Project management tool

And so what ?

Stay close to your stakeholders: Keep the communication with them, explain the truth with simple words. An estimation can be wrong, but it’s even worse when you can’t explain it.

Know your topic and your interlocutors: Don’t try to talk about something you or they don’t understand. That’s a good way to lead to mistakes.

Don’t let someone else talk about your plan: You wrote your plan, you should know how to talk about it. Don’t let others do it for you (easy to say, we can’t really prevent people from talking).

Avoid toxic and micro-management strategies: Adding pressure on people is not a good sign. Neither is being pressured.

Think of an iterative process: Split in steps, be clear with objectives, and don’t promise the moon. Don’t be afraid to say that you need more time to design a solution and ask help for an estimation. Again giving something you are not comfortable with is not a good idea.

Don’t use too many tools: Even if the ultimate tool doesn’t exist. you have a risk of missing something important if you spend too much time updating your tools. (like team mood, progress or behavior).
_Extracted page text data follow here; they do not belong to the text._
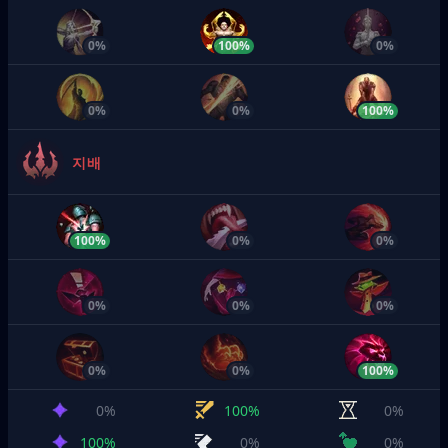
0%
100%
0%
0%
0%
100%
지배
100%
0%
0%
0%
0%
0%
0%
0%
100%
0%
100%
0%
100%
0%
0%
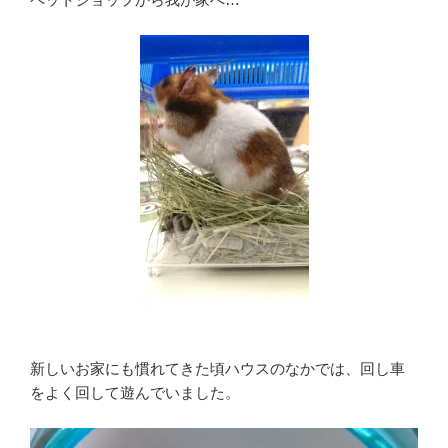
新しいお家にも慣れてきた頃ハウスのなかでは、回し車
をよく回して遊んでいました。
動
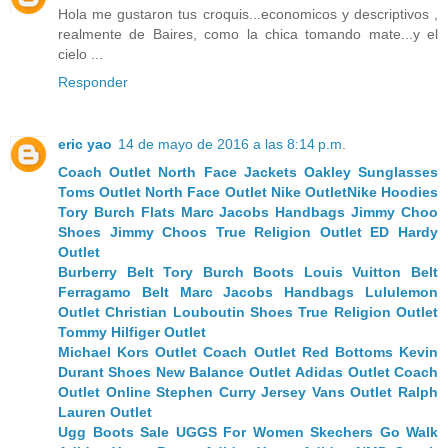
Hola me gustaron tus croquis...economicos y descriptivos ,
realmente de Baires, como la chica tomando mate...y el
cielo ...
Responder
eric yao
14 de mayo de 2016 a las 8:14 p.m.
Coach Outlet
North Face Jackets
Oakley Sunglasses
Toms Outlet
North Face Outlet
Nike Outlet
Nike Hoodies
Tory Burch Flats
Marc Jacobs Handbags
Jimmy Choo
Shoes
Jimmy Choos
True Religion Outlet
ED Hardy
Outlet
Burberry Belt
Tory Burch Boots
Louis Vuitton Belt
Ferragamo Belt
Marc Jacobs Handbags
Lululemon
Outlet
Christian Louboutin Shoes
True Religion Outlet
Tommy Hilfiger Outlet
Michael Kors Outlet
Coach Outlet
Red Bottoms
Kevin
Durant Shoes
New Balance Outlet
Adidas Outlet
Coach
Outlet Online
Stephen Curry Jersey
Vans Outlet
Ralph
Lauren Outlet
Ugg Boots Sale
UGGS For Women
Skechers Go Walk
A tool should help you, not waste your time.

Protect yourself: You don’t have to suffer other people’s concerns. Yes, sometimes you can’t avoid people, because of hierarchical positions. But I encourage you to say if you’re not feeling safe or comfortable if needed.

Please don’t let people change your estimation: Either the scope change or maybe another round of discussion is needed. But, if with the team you agree on a charge, it shouldn’t be reduced (the opposite is true as well). At the same time, don’t overestimate. It should be a trust game.

Honesty, trust and transparency: I usually say that I have nothing to hide and that I trust my team. And I do. Be as clear as possible with your expectations and results.